If you don't already have a database named "library", then make sure to run createdb library
from the terminal before starting this chapter. The library database is needed to work through this chapter's content.
The library database can be restored from a backup file. First download the backup file for this chapter from here.
Then run the following command:
psql -d library < multi_tables.sql
When running the above command, you may see the following message: ERROR: relation "public.users" does not exist
. This can be safely ignored. There are some commands in place at the start of the backup file for altering and removing the users
table. These are included in case that table already exists. If the table doesn't exist, PostgreSQL will ignore the command and move on to executing the rest of the backup file.
In the chapter on altering a table, we ended up changing our users database in various ways. With that in mind, we'll start fresh in this chapter. Follow the directions above in the info box to retrieve starter data for this chapter.
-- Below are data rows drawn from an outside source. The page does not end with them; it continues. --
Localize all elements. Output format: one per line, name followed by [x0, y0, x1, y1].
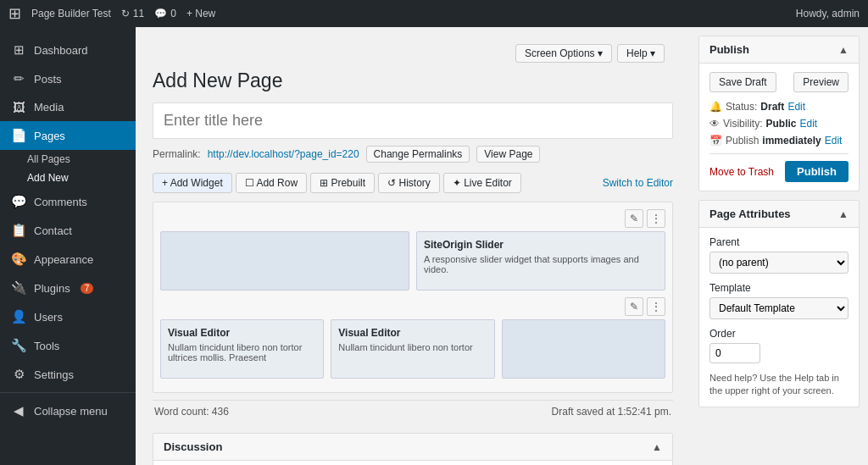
wp-logo-icon: ⊞: [8, 4, 21, 23]
row2-edit-btn[interactable]: ✎: [625, 297, 643, 316]
sidebar-item-contact[interactable]: 📋 Contact: [0, 216, 136, 245]
page-attributes-title: Page Attributes: [709, 208, 791, 220]
order-label: Order: [709, 328, 849, 340]
publish-collapse-icon: ▲: [838, 44, 849, 56]
permalink-url[interactable]: http://dev.localhost/?page_id=220: [208, 148, 359, 160]
publish-title: Publish: [709, 43, 749, 56]
plugins-icon: 🔌: [10, 280, 27, 296]
contact-icon: 📋: [10, 223, 27, 238]
comments-menu-icon: 💬: [10, 194, 27, 209]
sidebar-item-appearance[interactable]: 🎨 Appearance: [0, 245, 136, 274]
page-attributes-collapse-icon: ▲: [838, 208, 849, 220]
order-input[interactable]: [709, 343, 760, 363]
row1-cell1: [160, 231, 409, 291]
trash-link[interactable]: Move to Trash: [709, 166, 774, 178]
template-select[interactable]: Default TemplateFull Width: [709, 297, 849, 319]
help-btn[interactable]: Help: [617, 44, 665, 63]
parent-select[interactable]: (no parent)Sample Page: [709, 252, 849, 274]
sidebar-divider: [0, 392, 136, 393]
site-name: Page Builder Test: [31, 8, 111, 19]
save-draft-btn[interactable]: Save Draft: [709, 72, 776, 92]
adminbar-updates[interactable]: ↻ 11: [121, 8, 144, 19]
row1-controls: ✎ ⋮: [160, 209, 665, 228]
updates-icon: ↻: [121, 8, 130, 19]
row1-cell2: SiteOrigin Slider A responsive slider wi…: [416, 231, 665, 291]
row2-cell3: [502, 319, 665, 379]
publish-btn[interactable]: Publish: [785, 161, 849, 182]
add-row-btn[interactable]: ☐ Add Row: [236, 173, 307, 193]
slider-widget-desc: A responsive slider widget that supports…: [424, 254, 658, 274]
visibility-value: Public: [765, 118, 796, 130]
discussion-box: Discussion ▲ Allow comments. Allow track…: [153, 433, 673, 465]
settings-icon: ⚙: [10, 367, 27, 382]
slider-widget-title: SiteOrigin Slider: [424, 239, 658, 251]
visibility-row: 👁 Visibility: Public Edit: [709, 118, 849, 130]
title-input[interactable]: [153, 102, 673, 139]
status-value: Draft: [760, 101, 784, 113]
publish-time-edit-link[interactable]: Edit: [825, 135, 843, 147]
dashboard-icon: ⊞: [10, 42, 27, 58]
row2-controls: ✎ ⋮: [160, 297, 665, 316]
sidebar-item-posts[interactable]: ✏ Posts: [0, 64, 136, 93]
comments-icon: 💬: [154, 8, 167, 19]
sidebar: ⊞ Dashboard ✏ Posts 🖼 Media 📄 Pages All …: [0, 27, 136, 465]
status-icon: 🔔: [709, 101, 722, 113]
publish-time-value: immediately: [762, 135, 821, 147]
sidebar-item-tools[interactable]: 🔧 Tools: [0, 331, 136, 360]
posts-icon: ✏: [10, 71, 27, 86]
template-label: Template: [709, 282, 849, 294]
page-attributes-box: Page Attributes ▲ Parent (no parent)Samp…: [698, 200, 860, 407]
preview-btn[interactable]: Preview: [793, 72, 849, 92]
status-row: 🔔 Status: Draft Edit: [709, 101, 849, 113]
page-attributes-body: Parent (no parent)Sample Page Template D…: [699, 228, 859, 407]
admin-bar: ⊞ Page Builder Test ↻ 11 💬 0 + New Howdy…: [0, 0, 868, 27]
row2-delete-btn[interactable]: ⋮: [647, 297, 665, 316]
screen-options-btn[interactable]: Screen Options: [515, 44, 612, 63]
sidebar-item-users[interactable]: 👤 Users: [0, 302, 136, 331]
discussion-header[interactable]: Discussion ▲: [153, 434, 672, 461]
publish-body: Save Draft Preview 🔔 Status: Draft Edit …: [699, 64, 859, 191]
right-panel: Publish ▲ Save Draft Preview 🔔 Status: D…: [690, 27, 868, 465]
builder-toolbar: + Add Widget ☐ Add Row ⊞ Prebuilt ↺ Hist…: [153, 173, 673, 193]
live-editor-btn[interactable]: ✦ Live Editor: [443, 173, 521, 193]
pages-icon: 📄: [10, 128, 27, 143]
sidebar-item-comments[interactable]: 💬 Comments: [0, 187, 136, 216]
history-btn[interactable]: ↺ History: [378, 173, 440, 193]
adminbar-comments[interactable]: 💬 0: [154, 8, 176, 19]
sidebar-item-dashboard[interactable]: ⊞ Dashboard: [0, 36, 136, 64]
permalink-bar: Permalink: http://dev.localhost/?page_id…: [153, 146, 673, 163]
status-edit-link[interactable]: Edit: [787, 101, 805, 113]
view-page-btn[interactable]: View Page: [476, 146, 540, 163]
sidebar-sub-all-pages[interactable]: All Pages: [0, 150, 136, 169]
sidebar-item-settings[interactable]: ⚙ Settings: [0, 360, 136, 389]
screen-options-bar: Screen Options Help: [153, 44, 673, 63]
sidebar-sub-add-new[interactable]: Add New: [0, 169, 136, 187]
row2: Visual Editor Nullam tincidunt libero no…: [160, 319, 665, 379]
trash-publish-row: Move to Trash Publish: [709, 153, 849, 182]
adminbar-new[interactable]: + New: [186, 8, 215, 19]
sidebar-item-plugins[interactable]: 🔌 Plugins 7: [0, 274, 136, 302]
adminbar-howdy[interactable]: Howdy, admin: [796, 8, 860, 19]
main-content: Screen Options Help Add New Page Permali…: [136, 27, 690, 465]
row1-edit-btn[interactable]: ✎: [625, 209, 643, 228]
switch-editor-btn[interactable]: Switch to Editor: [603, 177, 673, 189]
visibility-icon: 👁: [709, 118, 720, 130]
visual-editor2-title: Visual Editor: [338, 327, 487, 339]
prebuilt-btn[interactable]: ⊞ Prebuilt: [310, 173, 375, 193]
add-widget-btn[interactable]: + Add Widget: [153, 173, 232, 193]
appearance-icon: 🎨: [10, 252, 27, 267]
sidebar-item-pages[interactable]: 📄 Pages: [0, 121, 136, 150]
visual-editor2-desc: Nullam tincidunt libero non tortor: [338, 342, 487, 352]
change-permalinks-btn[interactable]: Change Permalinks: [366, 146, 470, 163]
draft-saved: Draft saved at 1:52:41 pm.: [552, 406, 671, 418]
row1-delete-btn[interactable]: ⋮: [647, 209, 665, 228]
sidebar-item-media[interactable]: 🖼 Media: [0, 93, 136, 121]
adminbar-site[interactable]: Page Builder Test: [31, 8, 111, 19]
publish-time-row: 📅 Publish immediately Edit: [709, 135, 849, 147]
visibility-edit-link[interactable]: Edit: [799, 118, 817, 130]
tools-icon: 🔧: [10, 338, 27, 353]
page-title: Add New Page: [153, 69, 673, 92]
media-icon: 🖼: [10, 100, 27, 114]
collapse-menu-btn[interactable]: ◀ Collapse menu: [0, 396, 136, 425]
plugins-badge: 7: [81, 283, 94, 294]
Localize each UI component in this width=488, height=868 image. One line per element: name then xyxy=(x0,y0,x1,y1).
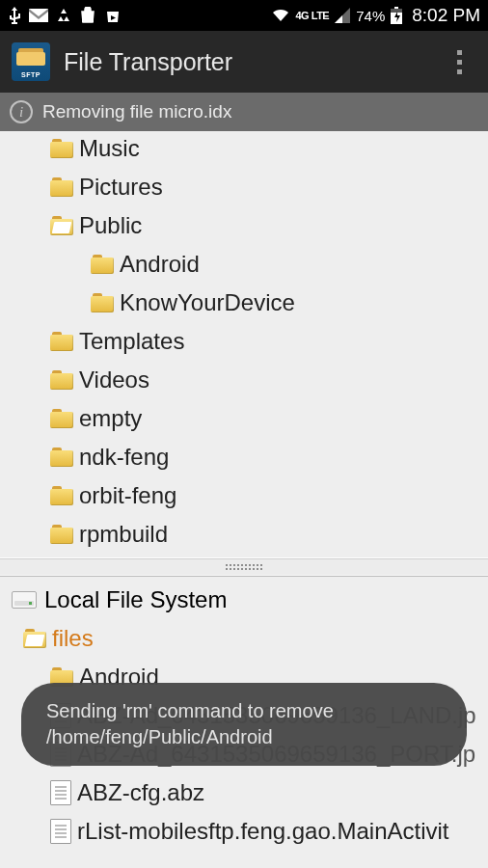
tree-item[interactable]: ndk-feng xyxy=(0,438,488,476)
grip-icon xyxy=(226,564,262,570)
usb-icon xyxy=(8,7,21,24)
network-label: 4G LTE xyxy=(296,10,330,21)
tree-item[interactable]: orbit-feng xyxy=(0,476,488,515)
pane-splitter[interactable] xyxy=(0,557,488,577)
local-header[interactable]: Local File System xyxy=(0,581,488,619)
status-right: 4G LTE 74% 8:02 PM xyxy=(271,5,481,26)
folder-icon xyxy=(50,370,73,390)
svg-rect-0 xyxy=(29,9,48,22)
info-icon: i xyxy=(10,100,33,123)
tree-item[interactable]: rpmbuild xyxy=(0,515,488,554)
clock: 8:02 PM xyxy=(412,5,480,26)
item-label: rList-mobilesftp.feng.gao.MainActivit xyxy=(71,818,449,845)
folder-icon xyxy=(50,332,73,351)
recycle-icon xyxy=(56,8,71,23)
item-label: Videos xyxy=(73,366,149,393)
toast-message: Sending 'rm' command to remove /home/fen… xyxy=(46,700,334,747)
wifi-icon xyxy=(271,8,290,23)
item-label: KnowYourDevice xyxy=(114,289,295,316)
svg-rect-2 xyxy=(394,7,398,9)
item-label: Templates xyxy=(73,328,184,355)
info-message: Removing file micro.idx xyxy=(42,101,231,122)
battery-icon xyxy=(391,7,402,24)
tree-item[interactable]: ABZ-cfg.abz xyxy=(0,773,488,812)
item-label: rpmbuild xyxy=(73,521,168,548)
tree-item[interactable]: Public xyxy=(0,206,488,245)
item-label: Android xyxy=(114,251,200,278)
drive-icon xyxy=(12,591,37,609)
folder-icon xyxy=(50,177,73,197)
app-icon: SFTP xyxy=(12,42,50,81)
item-label: empty xyxy=(73,405,142,432)
gmail-icon xyxy=(29,9,48,22)
shop-icon xyxy=(79,7,96,24)
signal-icon xyxy=(335,8,350,23)
battery-pct: 74% xyxy=(356,8,385,24)
tree-item[interactable]: KnowYourDevice xyxy=(0,284,488,322)
remote-pane[interactable]: MusicPicturesPublicAndroidKnowYourDevice… xyxy=(0,131,488,557)
item-label: ndk-feng xyxy=(73,444,169,471)
status-left xyxy=(8,7,122,24)
item-label: Music xyxy=(73,135,140,162)
folder-icon xyxy=(50,525,73,544)
local-header-label: Local File System xyxy=(44,586,227,613)
folder-open-icon xyxy=(50,216,73,235)
folder-icon xyxy=(91,255,114,274)
play-icon xyxy=(104,7,122,24)
folder-icon xyxy=(50,409,73,428)
folder-icon xyxy=(50,448,73,467)
item-label: orbit-feng xyxy=(73,482,176,509)
tree-item[interactable]: files xyxy=(0,619,488,658)
file-icon xyxy=(50,780,71,805)
file-icon xyxy=(50,819,71,844)
tree-item[interactable]: Android xyxy=(0,245,488,284)
tree-item[interactable]: Music xyxy=(0,131,488,168)
info-bar: i Removing file micro.idx xyxy=(0,93,488,131)
folder-icon xyxy=(50,139,73,158)
svg-rect-1 xyxy=(82,12,94,22)
tree-item[interactable]: empty xyxy=(0,399,488,438)
item-label: files xyxy=(46,625,94,652)
item-label: Pictures xyxy=(73,174,163,201)
app-title: File Transporter xyxy=(64,48,442,76)
item-label: Public xyxy=(73,212,142,239)
overflow-menu-button[interactable] xyxy=(442,39,476,85)
item-label: ABZ-cfg.abz xyxy=(71,779,204,806)
folder-icon xyxy=(50,486,73,505)
status-bar: 4G LTE 74% 8:02 PM xyxy=(0,0,488,31)
folder-open-icon xyxy=(23,629,46,648)
tree-item[interactable]: Pictures xyxy=(0,168,488,206)
folder-icon xyxy=(91,293,114,312)
tree-item[interactable]: Videos xyxy=(0,361,488,399)
action-bar: SFTP File Transporter xyxy=(0,31,488,93)
tree-item[interactable]: rList-mobilesftp.feng.gao.MainActivit xyxy=(0,812,488,851)
tree-item[interactable]: Templates xyxy=(0,322,488,361)
toast: Sending 'rm' command to remove /home/fen… xyxy=(21,683,467,766)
We'll still be working with the familiar library
database and users
table from previous chapters, but with a blank users
table to start with. In this chapter we want to add several more pieces of data to our database. We would like to store
We could start adding these pieces to the users
table, resulting in a table with many columns. First we need to add these columns using the ALTER TABLE
command.
library=# ALTER TABLE
users
ADD COLUMN book_title VARCHAR(25),
ADD COLUMN review_content VARCHAR(50),
ADD COLUMN rating int,
ADD COLUMN address VARCHAR(255);
ALTER TABLE
The users
table now has 8 fields.
library=# \d users
Table "public.users"
Column | Type | Modifiers
----------------+-----------------------------+----------------------------------------------------
id | integer | not null default nextval('users_id_seq'::regclass)
username | character varying(25) | not null
enabled | boolean | default true
last_login | timestamp without time zone | not null default now()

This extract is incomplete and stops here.